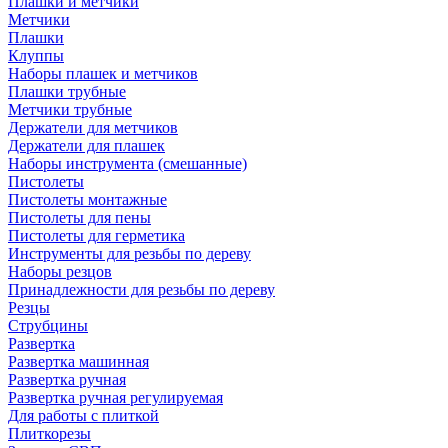
Плашки и метчики
Метчики
Плашки
Клуппы
Наборы плашек и метчиков
Плашки трубные
Метчики трубные
Держатели для метчиков
Держатели для плашек
Наборы инструмента (смешанные)
Пистолеты
Пистолеты монтажные
Пистолеты для пены
Пистолеты для герметика
Инструменты для резьбы по дереву
Наборы резцов
Принадлежности для резьбы по дереву
Резцы
Струбцины
Развертка
Развертка машинная
Развертка ручная
Развертка ручная регулируемая
Для работы с плиткой
Плиткорезы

*Try it*:
Print again the material above, limited to the lines from the one holding "Развертка ручная регулируемая" through the last, inclusive.

*Answer to the problem*:
Развертка ручная регулируемая
Для работы с плиткой
Плиткорезы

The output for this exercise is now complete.